*** Records shown ***

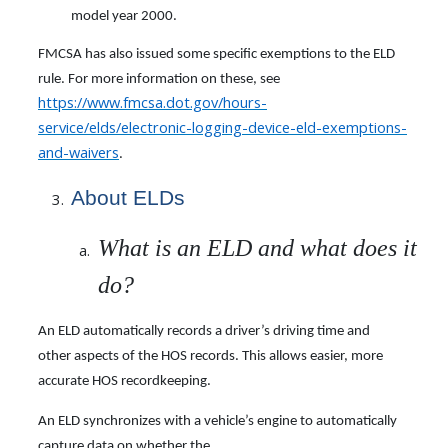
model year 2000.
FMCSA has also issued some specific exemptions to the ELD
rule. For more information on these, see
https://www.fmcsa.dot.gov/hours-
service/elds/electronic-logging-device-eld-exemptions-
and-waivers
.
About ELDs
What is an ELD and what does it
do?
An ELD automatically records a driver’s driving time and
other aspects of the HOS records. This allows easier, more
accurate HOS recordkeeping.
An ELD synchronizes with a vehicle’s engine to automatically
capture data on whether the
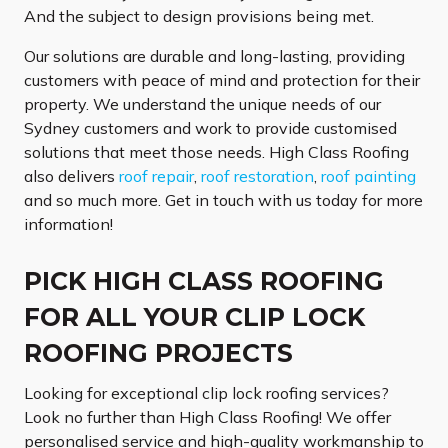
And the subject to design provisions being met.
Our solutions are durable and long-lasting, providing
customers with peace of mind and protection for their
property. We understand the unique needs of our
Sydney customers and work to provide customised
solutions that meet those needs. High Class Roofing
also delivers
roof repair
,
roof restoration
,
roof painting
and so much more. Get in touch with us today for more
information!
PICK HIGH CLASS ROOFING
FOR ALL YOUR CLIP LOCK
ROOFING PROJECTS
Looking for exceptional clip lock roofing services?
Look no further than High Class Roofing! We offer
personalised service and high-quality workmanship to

*** End of Records shown ***

### Exercise description
From the records above, copy only the lines running from the line containing "An ELD automatically" to the line containing "Our solutions are", both ends included. Leave the pictures out.

### Response to the exercise
An ELD automatically records a driver’s driving time and
other aspects of the HOS records. This allows easier, more
accurate HOS recordkeeping.
An ELD synchronizes with a vehicle’s engine to automatically
capture data on whether the
And the subject to design provisions being met.
Our solutions are durable and long-lasting, providing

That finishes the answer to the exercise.